A man even smaller than Leon went rigid as he stepped through the doorway, his dark eyes widening in confusion, and I removed the gun from behind my leg and pointed it at the center of his forehead.

He had a chest so sunken it seemed to have been produced in reverse, the sternum and rib cage curling in while the small belly protruded like a pygmy’s. His right eye was lazy and kept sliding away from us as if it were asea on a floundering boat. Small scratches over his right nipple reddened in the white light.

He wore only a small blue terry-cloth towel, and his skin was sheened with sweat.

“Corwin,” Roberta said, “you go back to your room now.”

Corwin Earle. I guess he’d found his nuclear family after all.

“Corwin’s going to stay right here,” I said, and extended my arm its full length, watched Corwin’s good eye meet the hole in the barrel of the .45.

Corwin nodded and placed his hands by his sides.

All eyes but mine turned back to Bubba and gave him their full attention.

“Two thousand!” he crowed. He raised the wad of cash in his hand.
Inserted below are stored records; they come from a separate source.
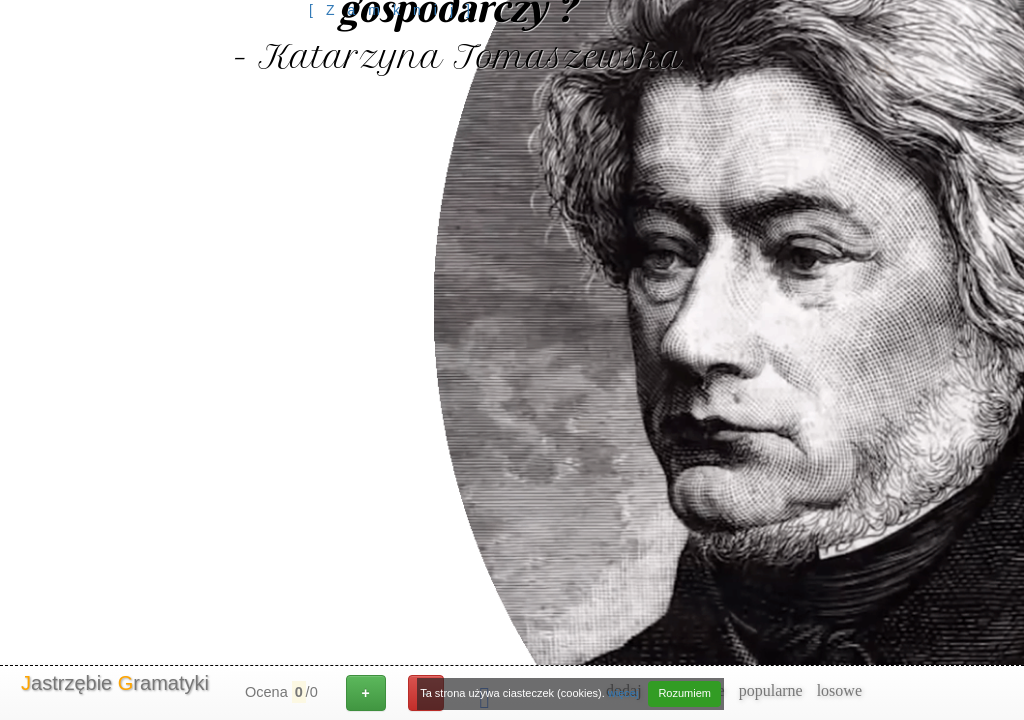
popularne (771, 690)
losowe (839, 690)
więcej (623, 693)
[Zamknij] (396, 10)
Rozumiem (684, 693)
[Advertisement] (396, 65)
“We agree you’ve been compensated,” Roberta Trett said, and her voice shook like the gun in her hand. “Now complete the transaction, Mr. Miller. Give us the clips.”

“Give us the clips!” Leon shrieked.

Bubba looked over his shoulder at him.

Corwin Earle took a step back, and I said, “That’s a no-no.”
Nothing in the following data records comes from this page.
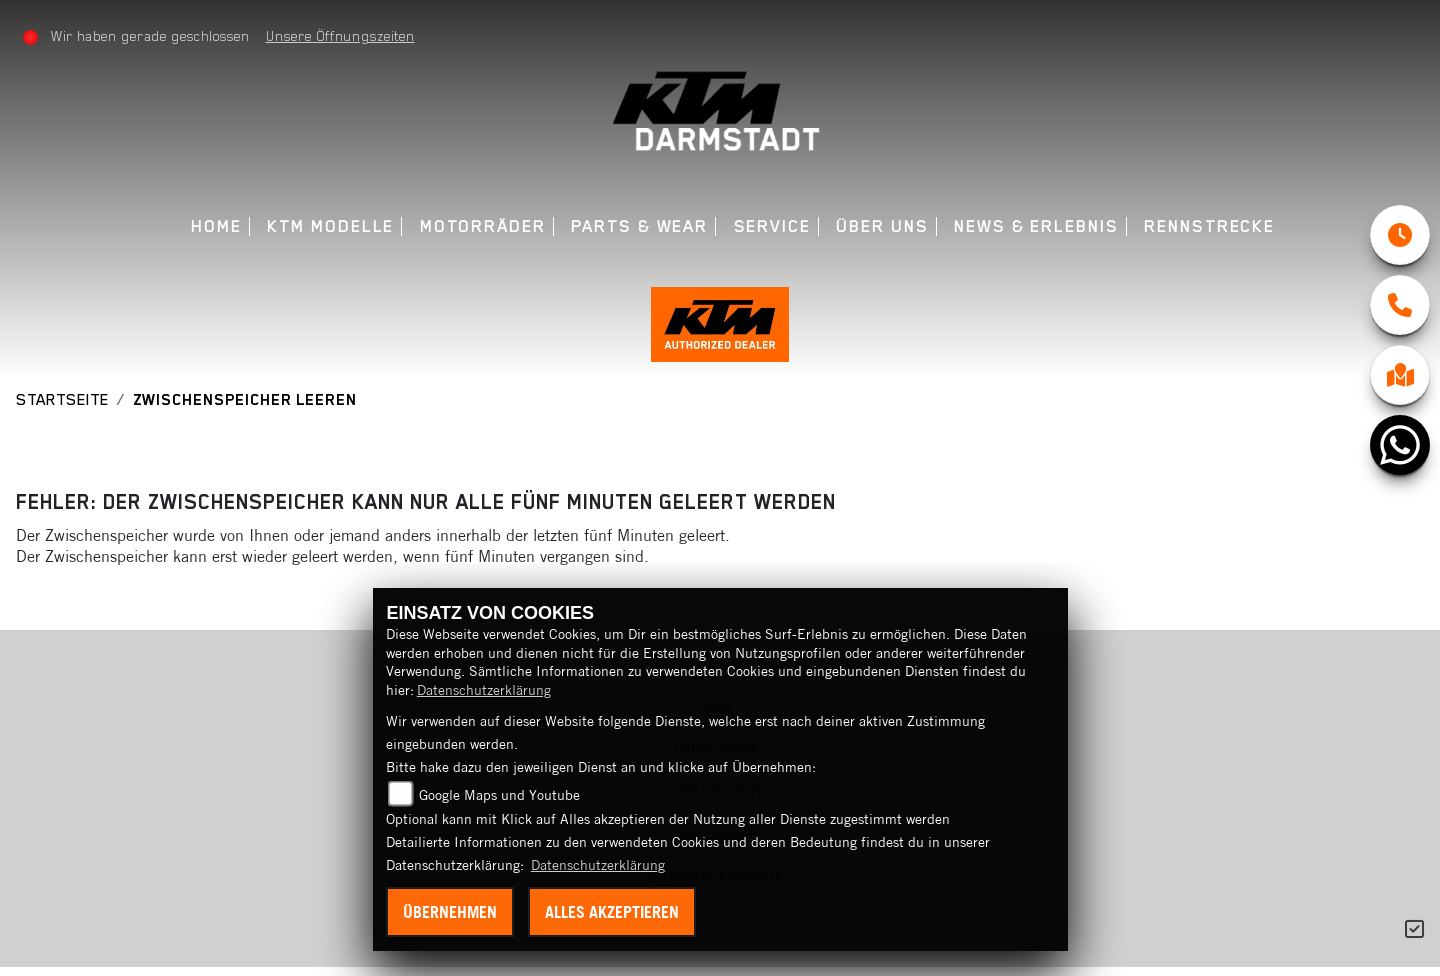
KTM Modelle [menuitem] (330, 226)
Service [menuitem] (772, 226)
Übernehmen (450, 912)
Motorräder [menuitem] (483, 226)
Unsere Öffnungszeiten (341, 36)
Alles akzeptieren (612, 912)
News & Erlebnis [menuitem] (1036, 226)
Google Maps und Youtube (499, 795)
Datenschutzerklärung (484, 690)
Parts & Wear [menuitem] (639, 226)
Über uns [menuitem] (882, 226)
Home (216, 226)
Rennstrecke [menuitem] (1209, 226)
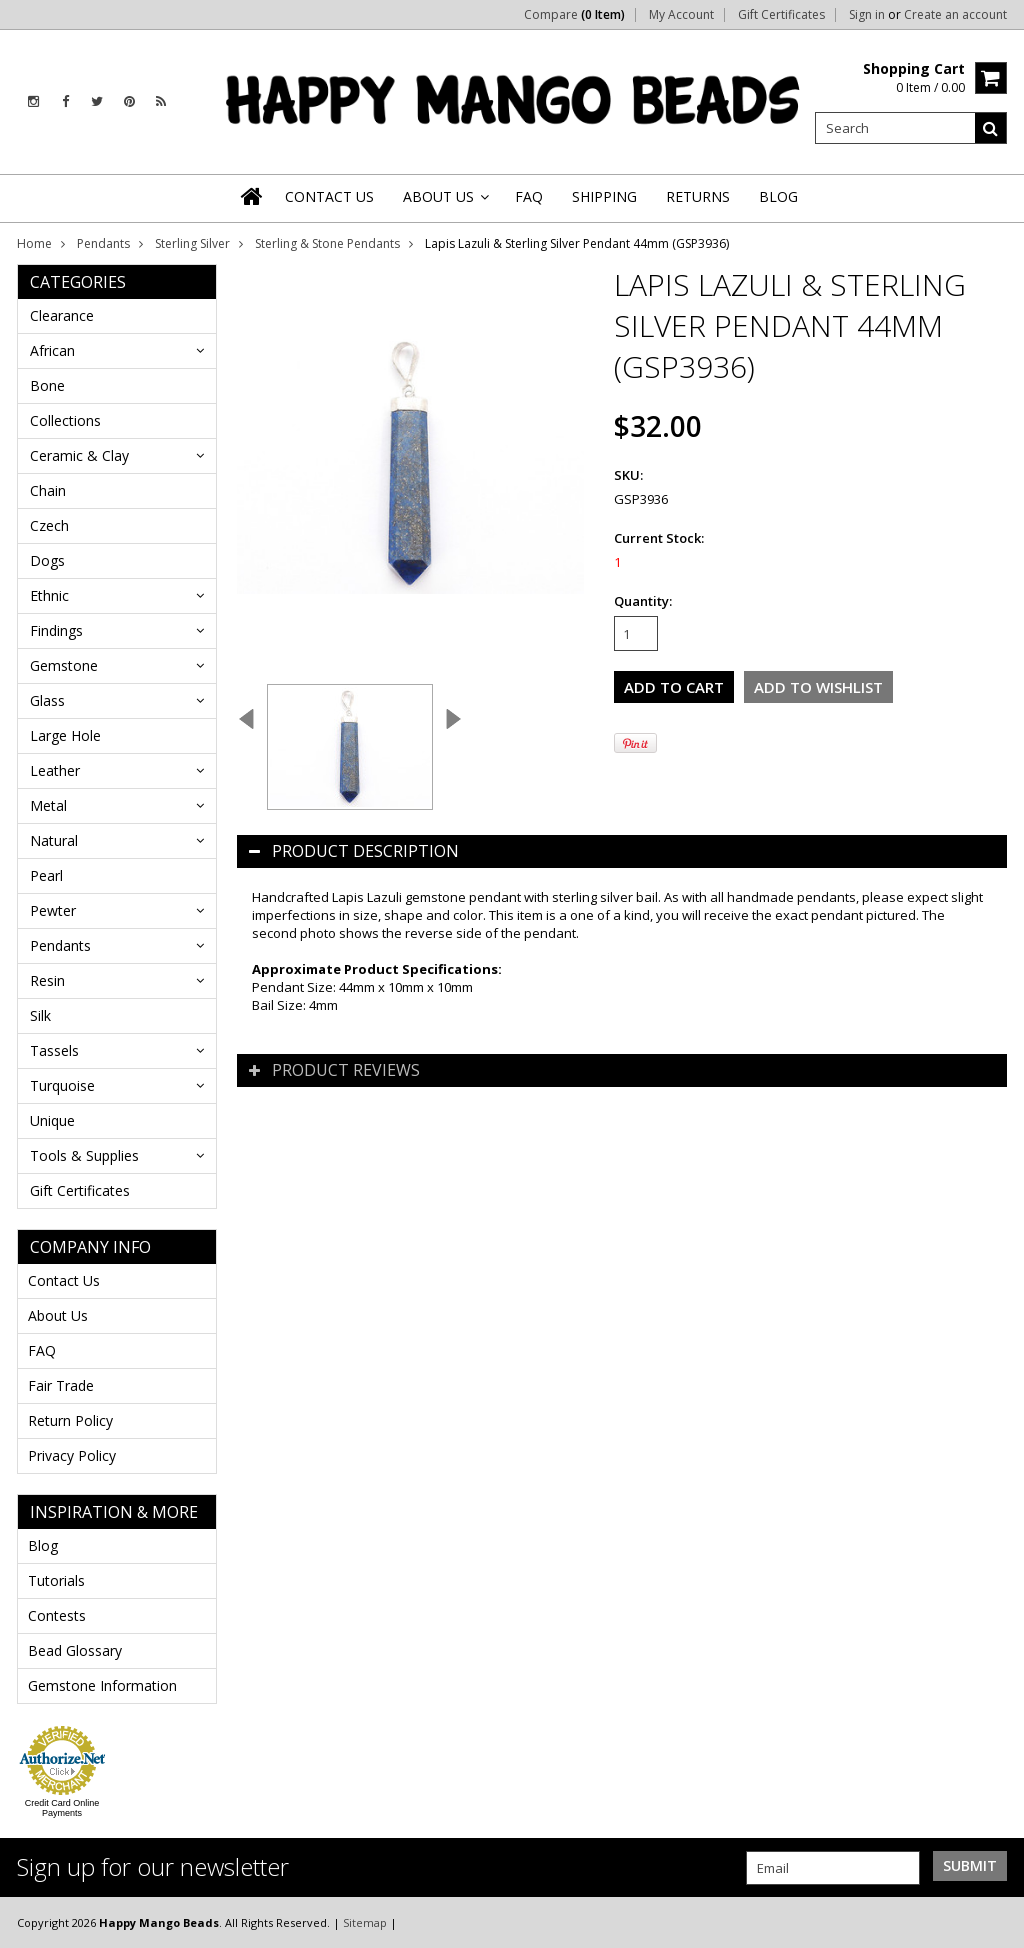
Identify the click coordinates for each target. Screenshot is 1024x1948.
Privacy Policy (72, 1455)
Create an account (955, 15)
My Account (681, 15)
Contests (57, 1615)
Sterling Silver (192, 243)
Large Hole (65, 735)
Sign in (867, 15)
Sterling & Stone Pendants (327, 243)
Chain (48, 490)
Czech (49, 525)
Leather (55, 770)
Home (34, 243)
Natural (54, 840)
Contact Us (64, 1280)
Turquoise (62, 1085)
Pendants (103, 243)
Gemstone (64, 665)
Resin (47, 980)
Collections (65, 420)
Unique (52, 1120)
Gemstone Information (102, 1685)
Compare (574, 15)
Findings (56, 630)
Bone (47, 385)
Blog (43, 1545)
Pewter (53, 910)
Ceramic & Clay (79, 455)
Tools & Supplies (84, 1155)
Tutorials (56, 1580)
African (52, 350)
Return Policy (70, 1420)
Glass (47, 700)
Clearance (62, 315)
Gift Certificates (781, 15)
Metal (48, 805)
He swallowed and I waved the gun forward and he moved with it.

Bubba chuckled. It was a low, soft heh-heh-heh, and it put a hard curve up the back of Roberta Trett’s neck.

“The clips,” Bubba said, and turned back to Roberta, seemed to notice the gun pointed at him for the first time. “Of course.”

He pursed his lips and blew a kiss to Roberta. She blinked and stepped back from it as if it were toxic.

Bubba reached toward the pocket of his trench coat, and then his arm shot back up.

“Hey!” Leon said.

Roberta jerked backward as Bubba slapped his wrist into hers and the .38 jumped from her hand, flew over the sink, and sped toward the counter.

Everyone but Bubba ducked.

The .38 hit the wall above the counter. Its hammer dropped on impact, and the gun fired.

The bullet tore a hole through the cheap Formica behind the sink and ricocheted into the wall beside the window where Leon crouched.

The .38 clattered loudly as it fell to the counter, and the barrel spun and ended up pointing at the dusty dish rack.

Bubba looked at the hole in the wall. “Cool,” he said.

The rest of us straightened, except for Leon. He sat down on the floor and placed a palm over his heart, and those pale eyes of his hardened in such a way that I knew he was far less frail than his cringing act during Bubba’s counting would lead us to believe. It was just a mask, a role he played, I assumed, to lull us into forgetting about him, and it dropped from his face as he sat on the floor and looked up at Bubba with naked hatred.

Bubba stuffed the second wad in his pocket. He closed the distance between himself and Roberta, then tapped his foot on the floor in front of her until she raised her head and met his eyes.